PERSONSPECTIVES

by Hayley F. 

I never had a flair for the dramatics. Thus, this summer wasn’t a dramatic one, and certainly wasn’t a particularly memorable one.

There were no plane tickets meticulously concealed in passport sleeves, no spur-of-the-moment, windows-down, coming-of-age-movie road trips, no late-night confessions whispered beneath a meteor shower. It was just the kind of summer that crept in, quietly, unnoticeably and stayed. The weight of it heavy and gleaming and completely unbothered by the urgency of the rest of the year.

And I didn’t have a plan. For once, I didn’t want one.

The days unfolded slowly, blinking in and out of existence as the sun danced with the moon, alternating positions in the brilliant, blinding sky. This summer smelled of wrinkled pages in a book that was cherished but long forgotten. I woke at the whims of my body, because I had never been a morning person and I was never so acquainted with the patterns of the sun I just had to rise alongside it. I made eggs in comfortable silence, sat by the window with my journal, people watching and watching people. I listened to everything, to music and podcasts and background noise. Sometimes, I even sought comfort drifting through my own thoughts without a destination.

And that’s when I noticed them: thoughts that weren’t driven by projected grades or absurd goals or vicious comparison. Thoughts that simply existed. Unpolished, unrushed, mine.

I read books without taking notes. I watched old movies and laughed out loud when I understood and even when I didn’t understand. I let the sun kiss my skin unevenly, peppering the canvas with markers of a day my memories would spend eternity chasing. I ran errands in oversized shirts and didn’t flinch when I caught my reflection, untamed and wild, in the shop windows.

I remembered how much I loved the barely-there scent of sunscreen, the crackle of the spine of a new notebook, the calm that came inevitably after the summer rains. I remembered the version of myself that sang along to the radio when no one listened, that flooded with emotion at the sight of sunsets, each one more extraordinary than the last. I remembered that being is a wild liberty, fleeting and unique. I didn’t need to do something to feel like enough.

And so the blandest of summers wasn’t about reinventing myself. It was about remembering.

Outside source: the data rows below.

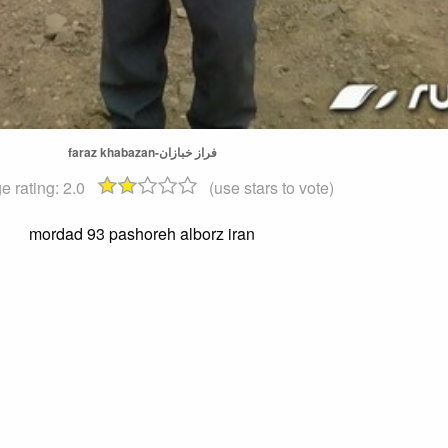
faraz khabazan-فراز خبازان
e rating:
2.0
(use stars to vote)
mordad 93 pashoreh alborz iran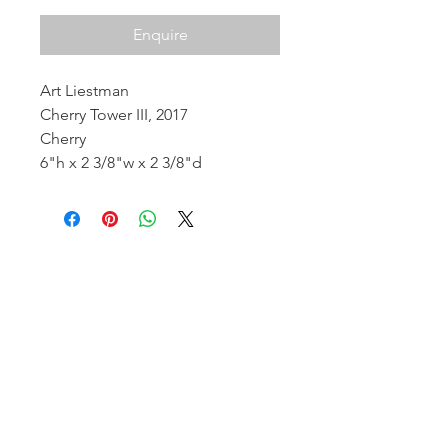
Enquire
Art Liestman
Cherry Tower III, 2017
Cherry
6"h x 2 3/8"w x 2 3/8"d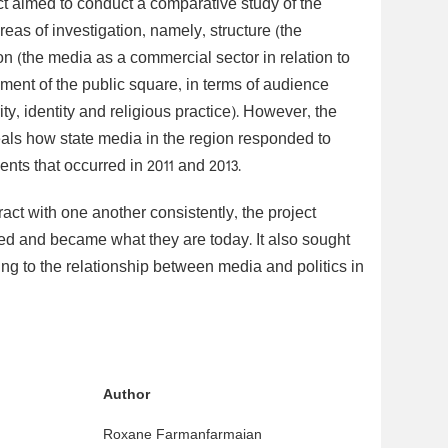
t aimed to conduct a comparative study of the
as of investigation, namely, structure (the
on (the media as a commercial sector in relation to
ment of the public square, in terms of audience
y, identity and religious practice). However, the
als how state media in the region responded to
ents that occurred in 2011 and 2013.
ract with one another consistently, the project
ed and became what they are today. It also sought
ing to the relationship between media and politics in
Author
Roxane Farmanfarmaian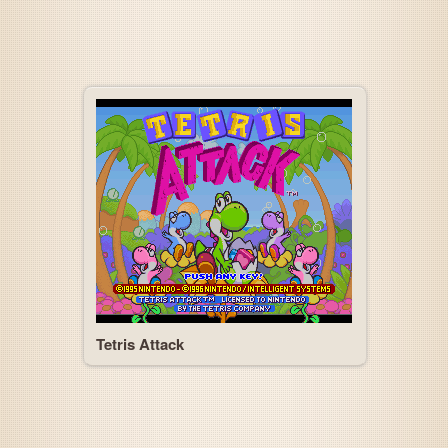
Tetris Attack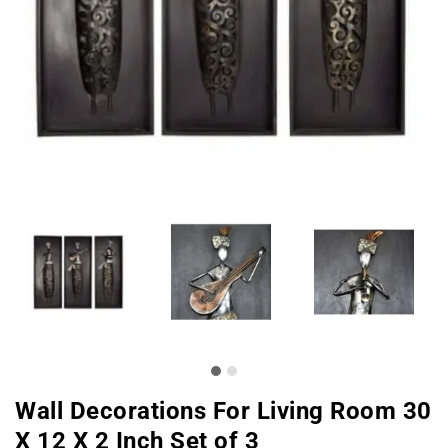
Wall Decorations For Living Room 30
X 12 X 2 Inch Set of 3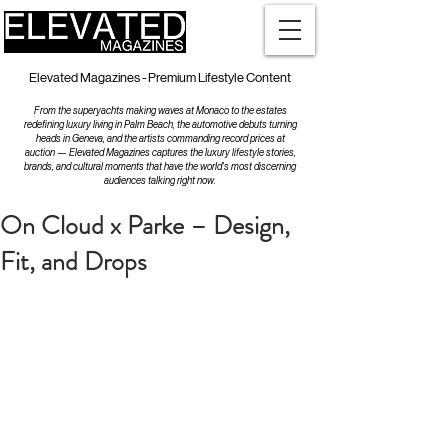
Elevated Magazines - Premium Lifestyle Content
From the superyachts making waves at Monaco to the estates
redefining luxury living in Palm Beach, the automotive debuts turning
heads in Geneva, and the artists commanding record prices at
auction — Elevated Magazines captures the luxury lifestyle stories,
brands, and cultural moments that have the world's most discerning
audiences talking right now.
On Cloud x Parke – Design,
Fit, and Drops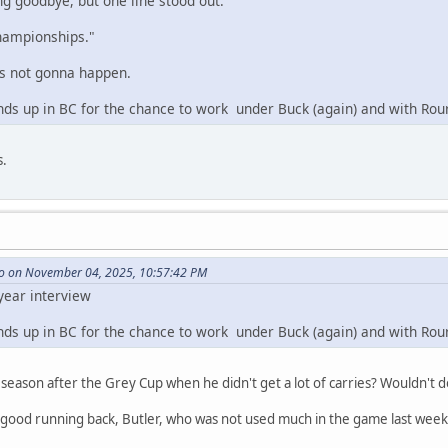
ng goodbye, but one line stood out:
championships."
's not gonna happen.
inds up in BC for the chance to work under Buck (again) and with Rou
s.
o on November 04, 2025, 10:57:42 PM
 year interview
inds up in BC for the chance to work under Buck (again) and with Rou
t season after the Grey Cup when he didn't get a lot of carries? Wouldn't 
 good running back, Butler, who was not used much in the game last week,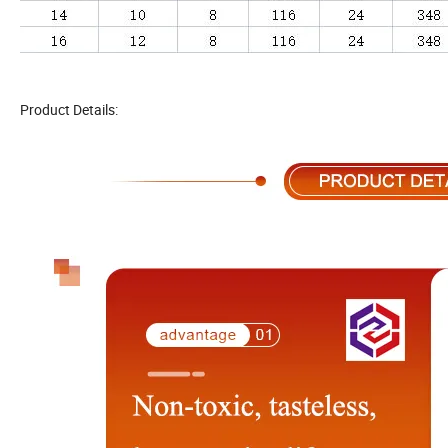
Product Details: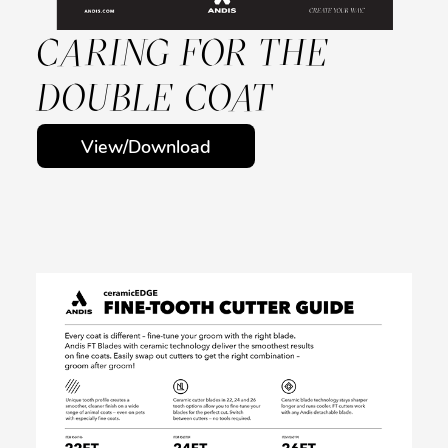
CARING FOR THE
DOUBLE COAT
View/Download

Remembering that I don?t have to constantly prove my worth. That sleepless rest isn’t wasted time. That joy, in its softest, plainest form, is still joy.

The summer wasn’t heralded by fireworks, or anything of such stature. It simply drifted in, as if it 

was already here and then suddenly was-an extra layer to the already mundane tapestry.

But sometime between the interminable afternoons and the hazy-forgotten evenings, there was a change. It wasn’t a huge shift, more of a subtle reacquaintance with the hum of myself that had been drowned out by everything else.

And when it departed, it gave me something back.

It gave me, me.

About the Author 

Hayley writes at the intersection of advocacy, medicine, and storytelling, using words to explore human experience, health, and the power of voice in everyday life.